Viewing 8 replies - 1 through 8 (of 8 total)
  • This is a pretty sophisticated question. Have you looked into the .htaccess rewrite/redirects? That is probably where your answer lies, which is outside of the basic WordPress scope.

    Well, I agree. Why does WP have to have absolute URLs on uploads?

    When I backup up the db to my localhost, all the image-links break. As when I’ve migrated to different Domain-names.

    I can MySQL-change them all, but I wish I didn’t have to.

    there might be other reasons, too, but I can tell you one (for having absolute URLs for uploaded images). Assume, your images are in the wp-content folder, which resides directly under the WP root. You put an image in a post with a relative path like wp-content/myimage.jpg and when I’m looking at your index.php – everything is fine, because the path from there will be: mysite/blog/wp-content/myimage.jpg.
    But when I click on the permalink (title) to go to single post view, everything will change to:
    As a result no picture, just an error on the page.

    The problem with the domains is that the domain forwarding is being done by NetworkSolutions. I’m not using rewrite rules in Apache to do this. My Apache server never sees anything about the virtual domain, it just gets an URL into the actual domain. This forwarding is a service that NetworkSolutions just starting offering, so it may become an issue for more users.

    I tried an experiment and hand modified the image links in one entry to be relative URLs. Everyone that couldn’t see them before can see them now. So the domain conflict oes seem to be the problem.
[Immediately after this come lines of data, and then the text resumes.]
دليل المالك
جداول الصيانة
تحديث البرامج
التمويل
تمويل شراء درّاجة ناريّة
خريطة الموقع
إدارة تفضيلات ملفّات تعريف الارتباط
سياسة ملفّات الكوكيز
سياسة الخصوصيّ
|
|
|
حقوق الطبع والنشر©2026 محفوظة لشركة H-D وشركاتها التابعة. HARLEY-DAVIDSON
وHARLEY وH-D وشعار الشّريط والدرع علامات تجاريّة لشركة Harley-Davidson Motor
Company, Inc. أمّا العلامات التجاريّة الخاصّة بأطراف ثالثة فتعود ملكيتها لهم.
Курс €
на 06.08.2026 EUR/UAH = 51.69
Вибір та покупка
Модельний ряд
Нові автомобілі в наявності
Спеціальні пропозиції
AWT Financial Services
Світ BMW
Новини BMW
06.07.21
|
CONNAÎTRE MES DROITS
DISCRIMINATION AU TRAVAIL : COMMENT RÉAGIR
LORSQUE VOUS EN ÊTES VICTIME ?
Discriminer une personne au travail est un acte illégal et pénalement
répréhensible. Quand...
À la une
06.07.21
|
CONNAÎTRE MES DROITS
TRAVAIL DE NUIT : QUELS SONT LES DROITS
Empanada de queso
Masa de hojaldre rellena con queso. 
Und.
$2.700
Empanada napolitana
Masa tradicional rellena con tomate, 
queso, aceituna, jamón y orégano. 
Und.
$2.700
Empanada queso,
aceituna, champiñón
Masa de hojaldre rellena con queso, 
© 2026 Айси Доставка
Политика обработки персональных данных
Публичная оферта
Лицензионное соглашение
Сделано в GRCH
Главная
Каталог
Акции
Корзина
    When I click on the entry title (permanant link), the relative image URLs still resolve properly, because it’s still just index.php. Is this behavior going to be different in 1.5? I’m still using 1.2.

    Thanks for the replies,
    Willis Morse

    I can MySQL-change them all, but I wish I didn't have to.

    That brings up my next question. I’ve now got go back relative-ize a whole ton of image links in many many entries. Any thoughts on an easy SQL (or other) way to do this kind of bulk edit?

    Willis Morse

    I have to correct myself, at least partially.
    The problem I’ve described above I encountered when having a “fixed” image in the sidar (WP.1.2.x). Sorry, it was a long time ago, so I had to re-check it. As you said, Willis, in the posts the relative image path work well in 1.2
    However in 1.5 where most of the themes have a single.php template for displaying the single post view (when clicking on the permalink) the relative path does NOT work. See the post “image alt test” on my testbed.

    However in 1.5 where most of the themes have a single.php template for displaying the single post view (when clicking on the permalink) the relative path does NOT work.

    Bummer, you’re right.

    I’m also wondering how one goes about moving a WP site to a different location. There should be a more template-based solution for this problem, because the absolute urls are also going to break if you move WP on your server, or move it to a different domain.

    The real solution for this is to have a template variable that knows where the image folder is, and can generate an absolute URL as needed at render time. I don’t know enough about the WP 1.5 architecture to know whether this is doable. I suppose all those image plugins deal with this problem.

    Willis Morse

    Perhaps I using the wrong terms.

    An absolute URI like “/wp-content/images/2005/pwned.jpg” will always be accurate in relationship to the root, but when the “http://[site URL]” is appeneded, thigns are no longer happy when “mirroring” to localhost or changing domain names.

    to do a MySQL replacement in your fields try something like this:

    ‘update TABLE set FIELD = REPLACE(FIELD, ‘’, ‘<replace with this string>’) ‘

    If your replacement is ” (nothing) all should be well.

    SHOULD be well. Try this technique on a local-copy of your DB first, to make sure you’ve got the syntax correct.